Micro-porous hollow furnace carbon black assembly and manufacturing method thereof

The present invention relates to an assembly including a combination of hollow carbon black having micropores and a method for manufacturing the same, which can be utilized as a carrier capable of filling other materials therein, and a secondary battery Alternatively, the invention can be applied as a material in various fields such as an electrocatalyst carrier for a fuel cell, a carbon support, a negative electrode material, a positive electrode material, and a capacitor electrode active material.

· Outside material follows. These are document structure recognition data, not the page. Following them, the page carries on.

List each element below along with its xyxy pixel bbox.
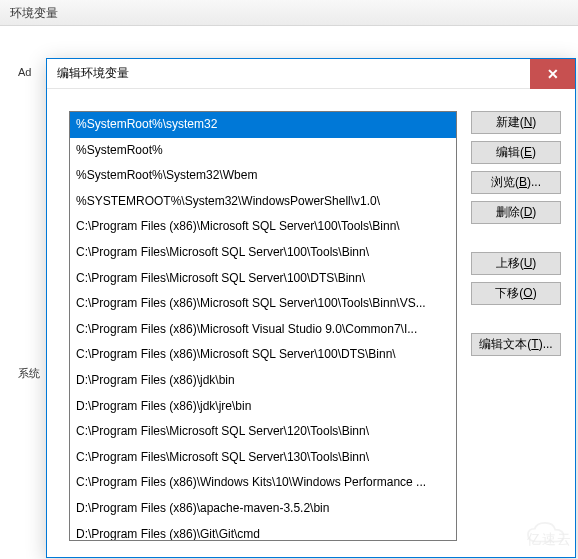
list-item[interactable]: %SYSTEMROOT%\System32\WindowsPowerShell\… [70, 189, 456, 215]
new-button[interactable]: 新建(N) [471, 111, 561, 134]
parent-window-title: 环境变量 [10, 6, 58, 20]
list-item[interactable]: C:\Program Files (x86)\Microsoft SQL Ser… [70, 291, 456, 317]
dialog-title: 编辑环境变量 [57, 65, 530, 82]
list-item[interactable]: C:\Program Files\Microsoft SQL Server\12… [70, 419, 456, 445]
edit-text-button[interactable]: 编辑文本(T)... [471, 333, 561, 356]
list-item[interactable]: C:\Program Files\Microsoft SQL Server\13… [70, 445, 456, 471]
list-item[interactable]: D:\Program Files (x86)\apache-maven-3.5.… [70, 496, 456, 522]
list-item[interactable]: D:\Program Files (x86)\jdk\jre\bin [70, 394, 456, 420]
delete-button[interactable]: 删除(D) [471, 201, 561, 224]
list-item[interactable]: C:\Program Files (x86)\Microsoft SQL Ser… [70, 342, 456, 368]
list-item[interactable]: %SystemRoot%\System32\Wbem [70, 163, 456, 189]
list-item[interactable]: D:\Program Files (x86)\Git\Git\cmd [70, 522, 456, 542]
list-item[interactable]: C:\Program Files\Microsoft SQL Server\10… [70, 266, 456, 292]
path-listbox[interactable]: %SystemRoot%\system32%SystemRoot%%System… [69, 111, 457, 541]
list-item[interactable]: C:\Program Files (x86)\Microsoft Visual … [70, 317, 456, 343]
parent-window-titlebar: 环境变量 [0, 0, 578, 26]
parent-label-1: Ad [18, 66, 31, 78]
dialog-titlebar: 编辑环境变量 ✕ [47, 59, 575, 89]
edit-button[interactable]: 编辑(E) [471, 141, 561, 164]
list-item[interactable]: D:\Program Files (x86)\jdk\bin [70, 368, 456, 394]
dialog-body: %SystemRoot%\system32%SystemRoot%%System… [47, 89, 575, 557]
move-up-button[interactable]: 上移(U) [471, 252, 561, 275]
move-down-button[interactable]: 下移(O) [471, 282, 561, 305]
close-button[interactable]: ✕ [530, 59, 575, 89]
list-item[interactable]: C:\Program Files (x86)\Windows Kits\10\W… [70, 470, 456, 496]
close-icon: ✕ [547, 66, 559, 82]
list-item[interactable]: %SystemRoot% [70, 138, 456, 164]
button-column: 新建(N) 编辑(E) 浏览(B)... 删除(D) 上移(U) 下移(O) 编… [471, 111, 561, 543]
list-item[interactable]: C:\Program Files (x86)\Microsoft SQL Ser… [70, 214, 456, 240]
browse-button[interactable]: 浏览(B)... [471, 171, 561, 194]
list-item[interactable]: %SystemRoot%\system32 [70, 112, 456, 138]
edit-env-dialog: 编辑环境变量 ✕ %SystemRoot%\system32%SystemRoo… [46, 58, 576, 558]
list-item[interactable]: C:\Program Files\Microsoft SQL Server\10… [70, 240, 456, 266]
parent-label-2: 系统 [18, 366, 40, 381]
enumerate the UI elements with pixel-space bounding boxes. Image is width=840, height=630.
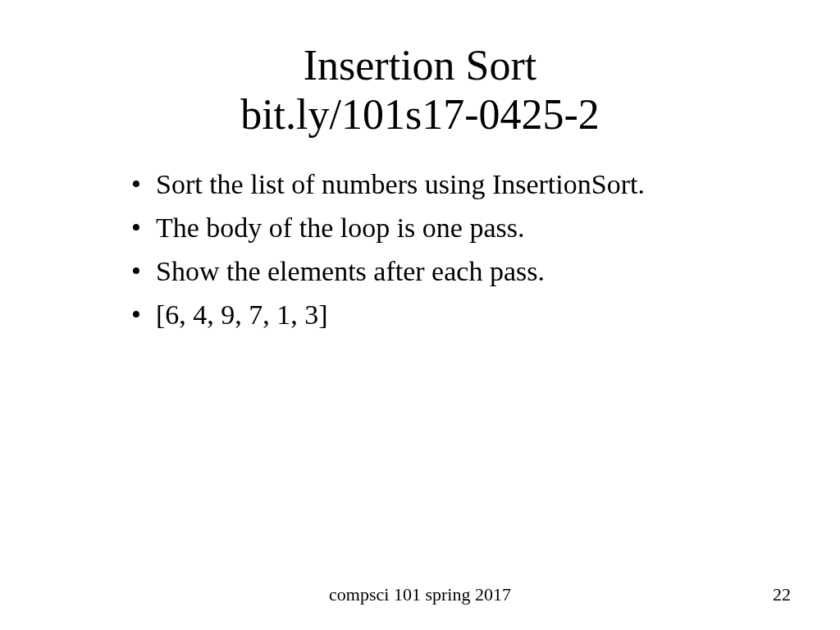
slide-footer: compsci 101 spring 2017 22 <box>0 584 840 605</box>
footer-course: compsci 101 spring 2017 <box>296 584 543 605</box>
bullet-item: Show the elements after each pass. <box>131 251 742 291</box>
slide-title: Insertion Sort bit.ly/101s17-0425-2 <box>49 41 791 139</box>
slide: Insertion Sort bit.ly/101s17-0425-2 Sort… <box>0 0 840 630</box>
bullet-item: Sort the list of numbers using Insertion… <box>131 164 742 204</box>
footer-page-number: 22 <box>544 584 791 605</box>
title-line-2: bit.ly/101s17-0425-2 <box>49 90 791 139</box>
bullet-list: Sort the list of numbers using Insertion… <box>49 164 791 336</box>
bullet-item: [6, 4, 9, 7, 1, 3] <box>131 294 742 335</box>
bullet-item: The body of the loop is one pass. <box>131 208 742 248</box>
title-line-1: Insertion Sort <box>49 41 791 90</box>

Carbon black is widely used as a black pigment, as a reinforcing agent, as a filler, and the like. Carbon black is produced with different properties by different methods. The most common method is the production method by oxidative pyrolysis of carbon-containing carbon black raw materials. In this case, the carbon black raw material is burned incompletely in the presence of oxygen at a high temperature. Examples of this class of carbon black production method include a furnace black method, a gas black method and a lamp black method. Examples of other methods include an acetylene method, a thermal black method, and a plasma method.

In addition, carbon black is used as a conductive material for manganese batteries, lithium batteries, secondary batteries, etc., due to the characteristic of having high conductivity, and it is known that the more micropores there are in the aggregate of carbon black, the greater the capacity is. In fuel cells, it is used as a catalyst carrier for the catalyst layer, and studies are being conducted to control the specific surface area of carbon black to reduce the amount of expensive platinum catalyst added and increase the active area. For example, various attempts have been made to form pores by chemically activating the surface of carbon black, or to increase energy storage by maintaining conductivity by introducing a mixed secondary structure between carbon blacks.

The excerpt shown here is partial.